Facebook and Instagram users will soon have the ability to view posts in over 200 lesser-spoken global languages thanks to Meta’s No Language Left Behind (NLLB) project. This project, which includes languages such as Scottish Gaelic, Galician, and Icelandic, uses artificial intelligence (AI) trained with data from the Opus repository to create multilingual language models. Despite the advancements, experts suggest that consultation with native speakers and language specialists will be crucial to improving the accuracy of translations.
Meta’s NLLB project utilizes data from the Opus repository, along with mined data from sources like Wikipedia, to train their AI for multilingual translations. The team behind the project evaluates the quality of their translations using human-translated benchmark sentences and open-source datasets. According to Meta, the project has already improved translation accuracy by 44%, with an estimated 25 billion translations expected daily on platforms like Facebook and Instagram once fully implemented.
However, experts like William Lamb, a professor of Gaelic ethnology, emphasize the importance of consulting with native speakers to improve translation quality. Lamb points out that the accuracy of translations in low-resource languages like Scottish Gaelic is not yet satisfactory due to the crowdsourced data used by Meta. He suggests that Meta should work with organizations like the BBC, which create high-quality content in endangered languages, to enhance the translation accuracy and preserve these languages.
Alberto Bugarín-Diz, a professor of AI, recommends collaboration between linguists and Big Tech companies to refine the datasets used for translation. Bugarín-Diz highlights the necessity of specialists revising the texts, correcting errors, and updating metadata to improve the quality of translations for lesser-spoken languages. He also suggests that Meta and other AI companies carefully select quality data online while following legal requirements to ensure accuracy without infringing on intellectual property laws.

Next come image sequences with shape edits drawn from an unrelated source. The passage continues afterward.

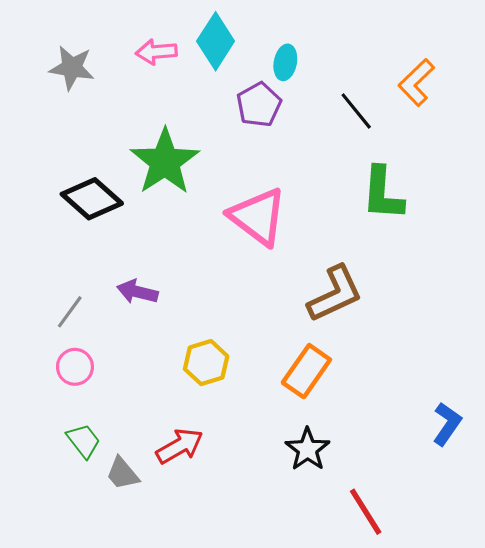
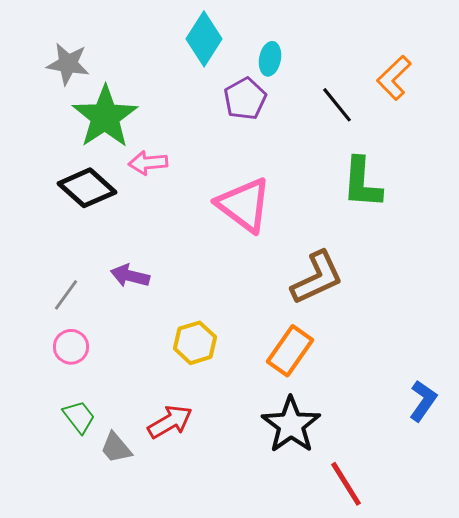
pink arrow: (156, 52) -> (148, 163), moved
green star: (165, 162) -> (105, 117), moved
black star: (308, 449) -> (291, 425), size x1.4

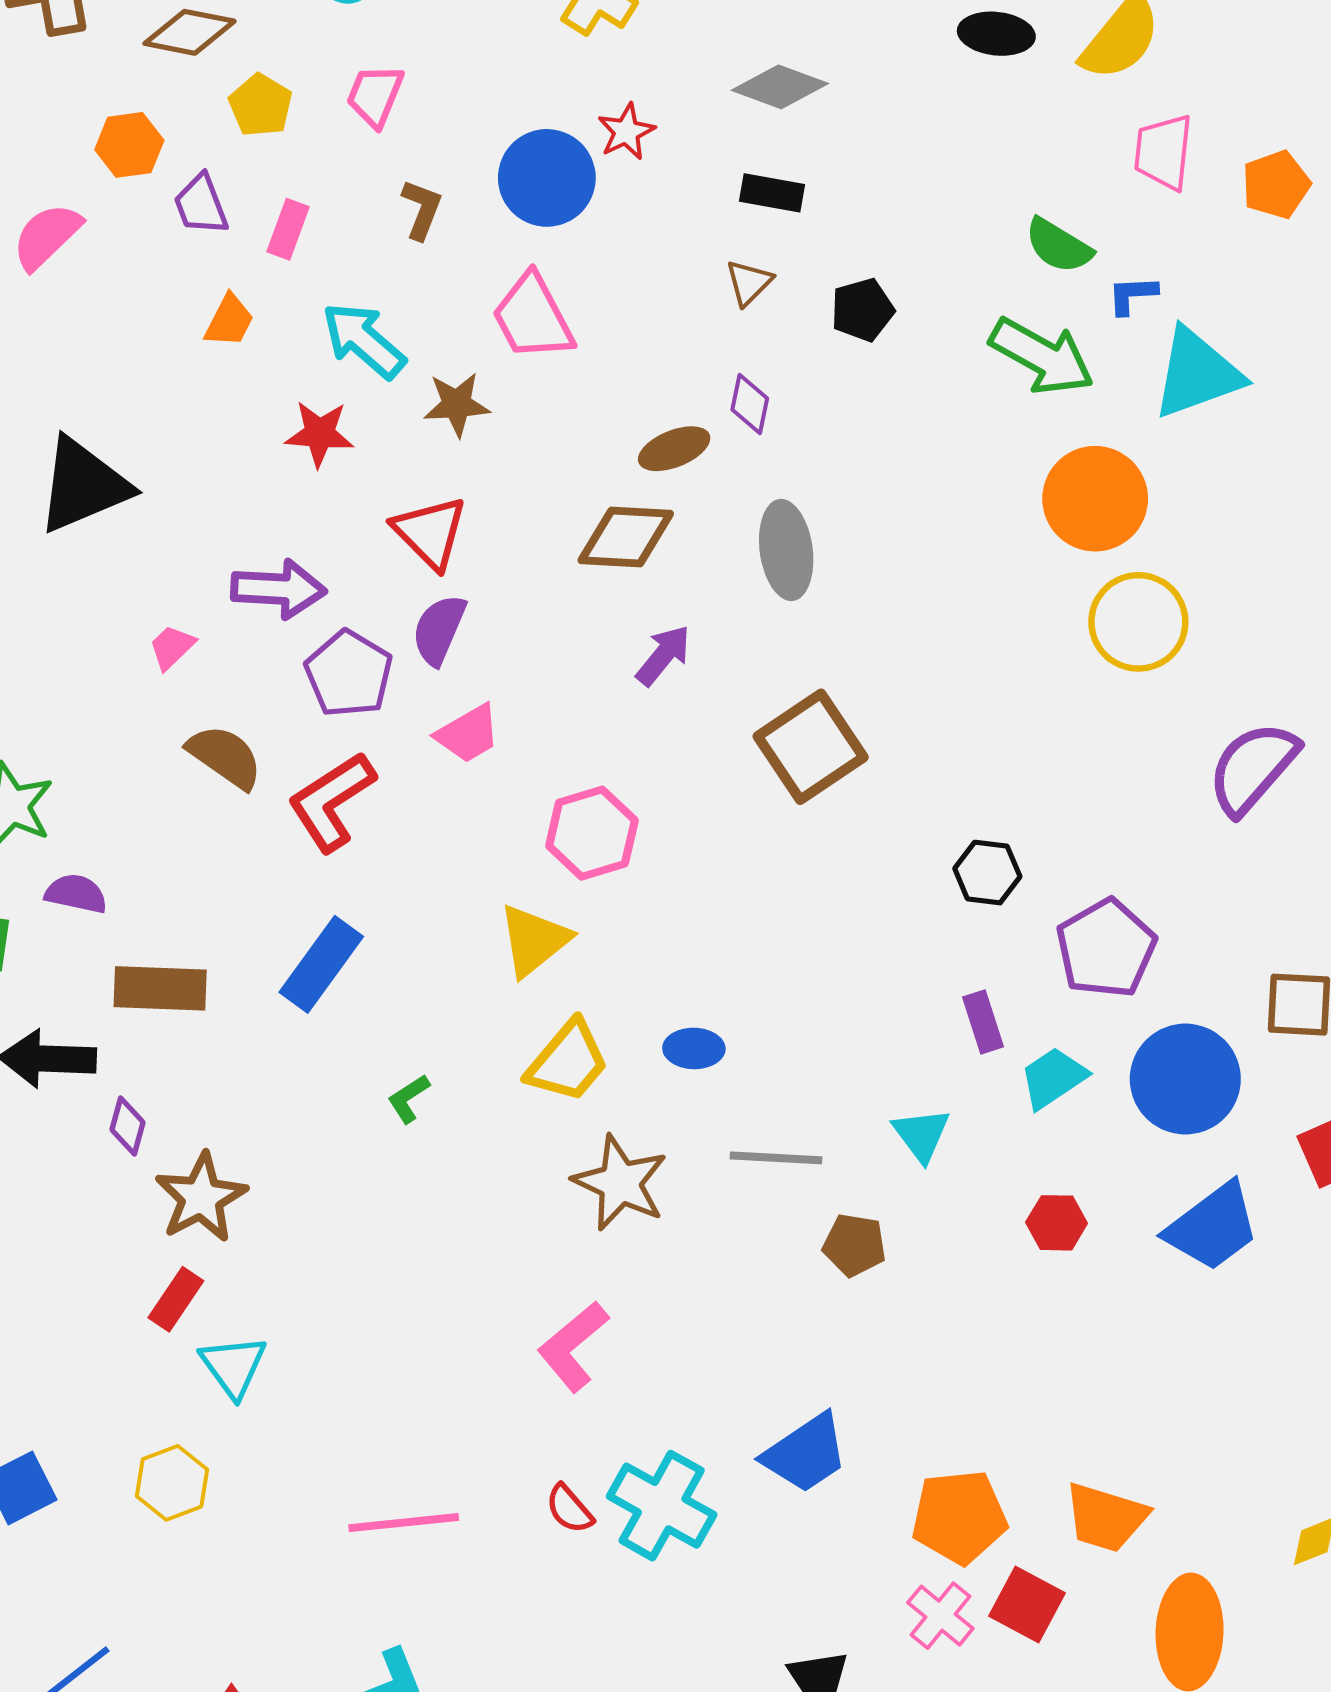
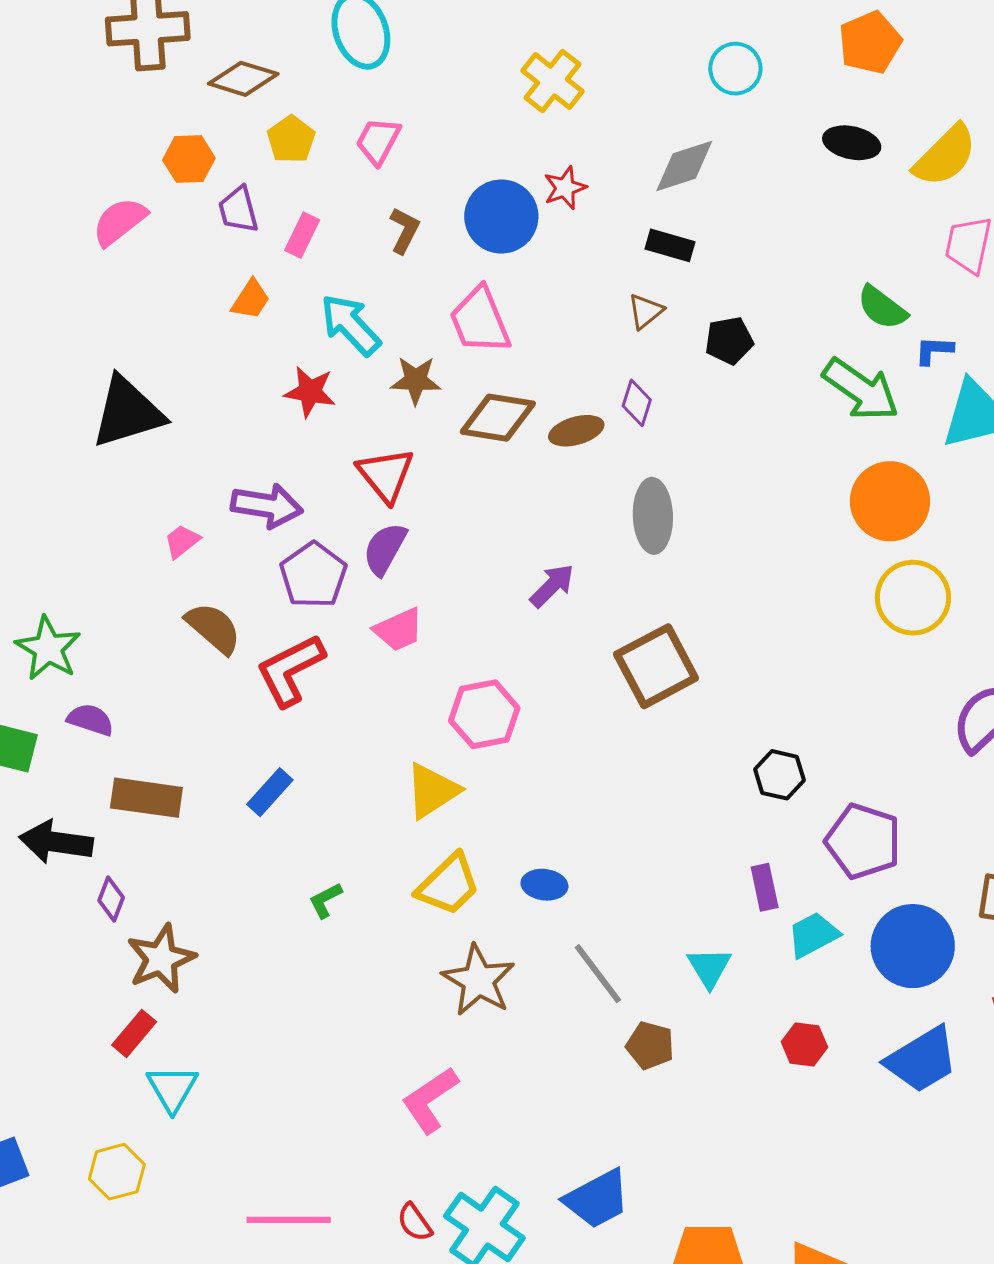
gray diamond: (780, 87) -> (684, 166), turned -44
brown diamond: (626, 537) -> (498, 418), moved
purple pentagon: (1106, 948) -> (863, 841), turned -30
blue rectangle: (321, 964) -> (270, 792), size x0.7
gray line: (776, 1158) -> (598, 974), turned 44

While Lamb expresses reservations about the current state of Meta’s translation abilities, Bugarín-Diz believes that using these tools is necessary to incentivize companies to invest in improving them. Despite the imperfections, he stresses the importance of understanding the limitations of AI technology and utilizing it effectively. As AI continues to evolve, collaboration between experts and technology companies will be essential to enhance the accuracy and accessibility of translations in lesser-spoken languages on social media platforms.